# PRMSChannel FlowGraph with a STARFIT Reservoir: Big Sandy Reservoir

This notebook demonstrates the capabilities of the `FlowGraph` class and its associated classes
`FlowNode` and `FlowNodeMaker` in a real-world example. This example starts from an existing graph of 
flow, embedded in `PRMSChannel` and its parameters, and adds in a single new node to represent a reservoir
within the `PRMSChannel` simulation. 

The `FlowGraph` is the class which is able to take different flow methods and combine them in 
user-specified ways. In this case we combine nodes of class `PRMSChannelFlowNode` (a re-expression
of `PRMSChannel` as a `FlowNode` to work with `FlowGraph`) with one node of class `StarfitFlowNode`. 

Please see these links to the documentation for more details on each:
[`FlowGraph`](https://pywatershed.readthedocs.io/en/latest/api/generated/pywatershed.FlowGraph.html), 
[`StarfitFlowNode`](https://pywatershed.readthedocs.io/en/latest/api/generated/pywatershed.StarfitFlowNode.html), and 
[`PRMSChannelFlowNode`](https://pywatershed.readthedocs.io/en/latest/api/generated/pywatershed.PRMSChannelFlowNode.html).

In [None]:
import pathlib as pl
from pprint import pprint

import jupyter_black
import numpy as np
import pandas as pd
from tqdm.auto import tqdm
import xarray as xr

import hvplot.xarray  # noqa, after xr
import hvplot.pandas  # noqa, after pandas

import pyPRMS
import pywatershed as pws
from pywatershed.plot import DomainPlot
from pywatershed.constants import zero

ndays_run = 365 * 2
plot_height = 600
plot_width = 1000

jupyter_black.load()

In [None]:
pws.utils.addtl_domain_files.download()

In [None]:
nb_output_dir = pl.Path("./06_flow_graph_starfit")
if not nb_output_dir.exists():
    nb_output_dir.mkdir()

## The Big Sandy Dike and the Flaming Gorge Domain
Let's get to know something about this domain and reservoir.
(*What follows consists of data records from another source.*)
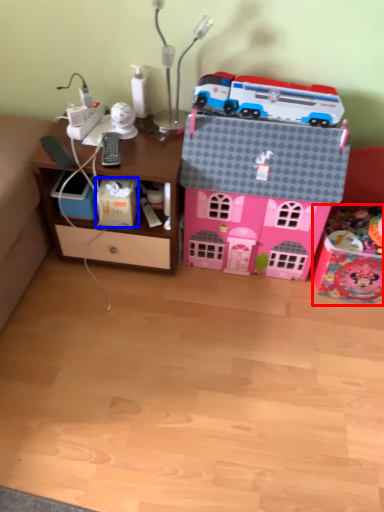 Question: Among these objects, which one is nearest to the camera, toy (highlighted by a red box) or cardboard box (highlighted by a blue box)?

Choices:
 (A) toy
 (B) cardboard box

Answer: (A) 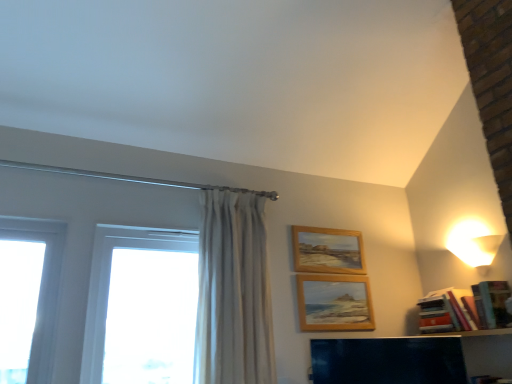 Question: From the image's perspective, would you say white glass window at left is positioned over white glossy lampshade at upper right?

Choices:
 (A) no
 (B) yes

Answer: (A)

Question: Is white glass window at left further to camera compared to white glossy lampshade at upper right?

Choices:
 (A) no
 (B) yes

Answer: (A)

Question: Is white glass window at left shorter than white glossy lampshade at upper right?

Choices:
 (A) yes
 (B) no

Answer: (B)

Question: Considering the relative sizes of white glass window at left and white glossy lampshade at upper right in the image provided, is white glass window at left thinner than white glossy lampshade at upper right?

Choices:
 (A) no
 (B) yes

Answer: (B)

Question: Does white glass window at left lie in front of white glossy lampshade at upper right?

Choices:
 (A) yes
 (B) no

Answer: (A)

Question: From a real-world perspective, does white glass window at left stand above white glossy lampshade at upper right?

Choices:
 (A) no
 (B) yes

Answer: (A)

Question: From the image's perspective, is wooden picture frame at center, which appears as the 2th picture frame when viewed from the top, located beneath white glass window at left?

Choices:
 (A) no
 (B) yes

Answer: (B)

Question: Is wooden picture frame at center, which appears as the 2th picture frame when viewed from the top, to the left of white glass window at left from the viewer's perspective?

Choices:
 (A) no
 (B) yes

Answer: (A)

Question: Is wooden picture frame at center, which ranks as the 1th picture frame in bottom-to-top order, facing away from white glass window at left?

Choices:
 (A) yes
 (B) no

Answer: (B)

Question: Is wooden picture frame at center, which ranks as the 1th picture frame in bottom-to-top order, to the right of white glass window at left from the viewer's perspective?

Choices:
 (A) yes
 (B) no

Answer: (A)

Question: Is wooden picture frame at center, which ranks as the 1th picture frame in bottom-to-top order, thinner than white glass window at left?

Choices:
 (A) no
 (B) yes

Answer: (B)

Question: Considering the relative sizes of wooden picture frame at center, which ranks as the 1th picture frame in bottom-to-top order, and white glass window at left in the image provided, is wooden picture frame at center, which ranks as the 1th picture frame in bottom-to-top order, wider than white glass window at left?

Choices:
 (A) no
 (B) yes

Answer: (A)

Question: From a real-world perspective, is hardcover books at right positioned over wooden shelf at lower right based on gravity?

Choices:
 (A) yes
 (B) no

Answer: (A) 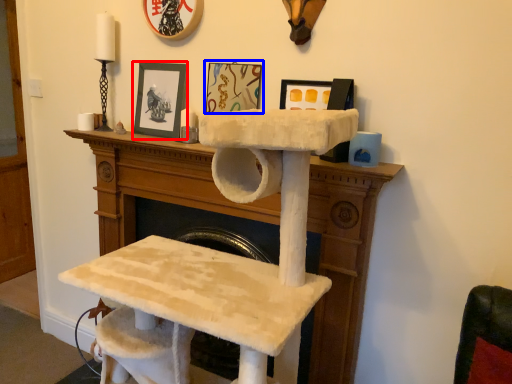 Question: Which of the following is the farthest to the observer, picture frame (highlighted by a red box) or picture frame (highlighted by a blue box)?

Choices:
 (A) picture frame
 (B) picture frame

Answer: (A) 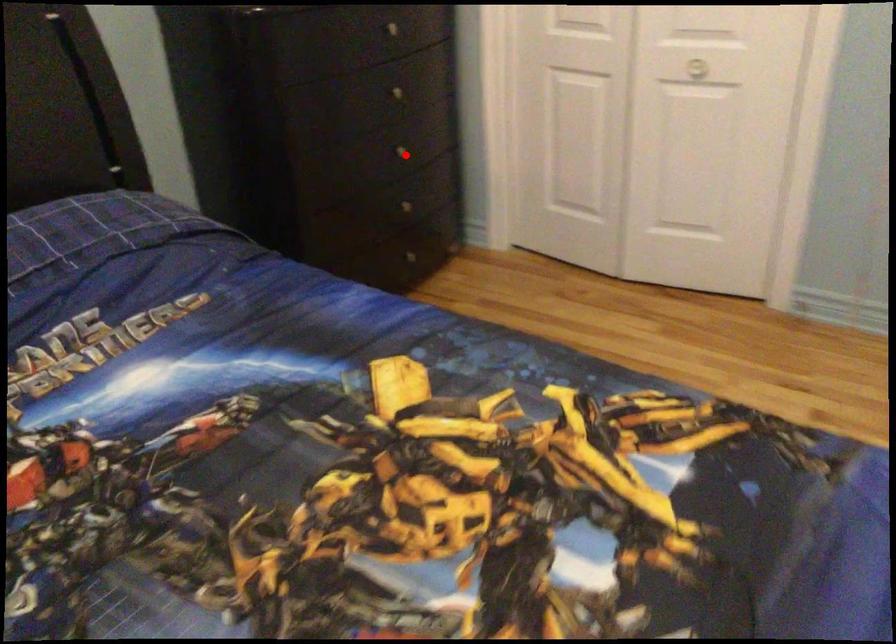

We'll load the full Global Reservoir and Dam (GRanD) data set and pull out the row for Big Sandy. 

In [None]:
# Below in this cell is how one would get parameters for reservoirs in the ISTARF-CONUS database.
# We use pre-canned parameters and do not do this here because the GRanD file
# must be downloaded manually from
# https://ln.sync.com/dl/bd47eb6b0/anhxaikr-62pmrgtq-k44xf84f-pyz4atkm/view/default/447819520013
# unpacked and placed in the location below, which can not be automated
# for testing this notebook.
# param_src_dir = nb_output_dir / "param_sources"
# param_src_dir.mkdir(exist_ok=True)
# grand_file = param_src_dir / "GRanD_Version_1_3/GRanD_reservoirs_v1_3.dbf"
# sf_params = pws.parameters.StarfitParameters.from_istarf_conus_grand(
#     grand_file=grand_file,
#     files_directory=param_src_dir,
#     grand_ids=[419],  # the id for Big Sandy
# )

In [None]:
pkg_root = pws.constants.__pywatershed_root__
big_sandy_param_file = pkg_root / "data/big_sandy_starfit_parameters.nc"
sf_params = pws.Parameters.from_netcdf(big_sandy_param_file, use_xr=True)

In [None]:
# Take a look in pandas format
sf_params.to_xr_ds().to_pandas()

The reservoir capacity is 67.1 million cubic meters (MCM). Let's find it on a map... 

In [None]:
start_lat = sf_params.parameters["LAT_DD"]
start_lon = sf_params.parameters["LONG_DD"]

In [None]:
domain_dir = pkg_root / "data/pywatershed_addtl_domains/fgr_2yr"
domain_gis_dir = pkg_root / "data/pywatershed_gis/fgr_2yr"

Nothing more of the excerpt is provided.